Denize girmek isteyenler için adanın güzel plajları var. Biz daha çok kültür turu yapmayı tercih ettiğimiz için adada denize girmedik. Araba ile bu plajların çoğunun yanından geçtik. Skala Eressos, Vatera, Petra, Anaxos, Agios Isidoros, Skala Kollonis bu plajlardan popüler olanları.
Osmanlılar, Lesvos yani Midilli Adasını, hemen hemen her şeyi ürettiği için ‘imparatorluğun bahçesi’ olarak adlandırıyorlarmış. Kendi kendilerine yettikleri, geleneklerini korudukları ve güzel yaşamaya alışık oldukları için saray adada yaşayanları ayrı bir yerde tutuyormuş; o yüzden hiç sorun yaşamamışlar.
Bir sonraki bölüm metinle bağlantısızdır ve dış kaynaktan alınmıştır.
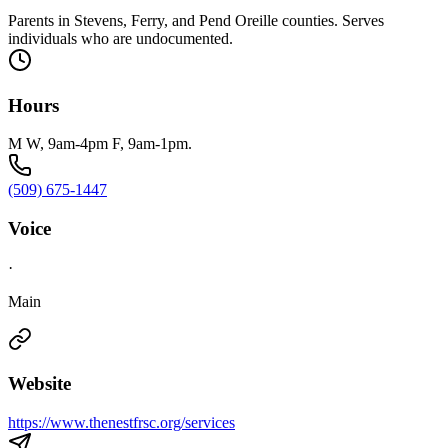
Parents in Stevens, Ferry, and Pend Oreille counties. Serves
individuals who are undocumented.
Hours
M W, 9am-4pm F, 9am-1pm.
(509) 675-1447
Voice
·
Main
Website
https://www.thenestfrsc.org/services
Bu arada son bir tarihsel bilgi: Midilli Adası Barbaros Hayreddin Paşa’nın da doğduğu yer.
Midilli Adası’nın bir diğer önemi ise antik dönemin en önemli lirik şairi ve Platon’a göre 10. sanat perisi olan Sapho’nun 7.yy’da Eressos’da doğmuş olmasıdır. Rivayete göre ay ışığında geceleri dolaşıp hala aşk şarkıları söylermiş. Heykeli yapılan Sapho, antik sikkelerde bile yer almış. Dünya Edebiyatında hala saygın bir yere sahip olan Sapho sebebiyle adada her Eylül ayında Uluslararası Kadın Festivali düzenleniyor ve özellikle dünyanın farklı yerlerinden lezbiyenler Sapho’ya duydukları bağlılık yüzünden adaya geliyorlarmış. Lezbiyen kelimesinin kökeni Lesvos Adası’na dayanmaktaymış.
Yanıbaşımızdaki Midilli Adası’na günübirlik de gidilebilir, bizim gibi iki gün kalarak da her yerini rahatça keşfedebilirsiniz. Özellikle Molivos, Midilli seyahatimizde bizim en çok hoşumuza giden şehir oldu.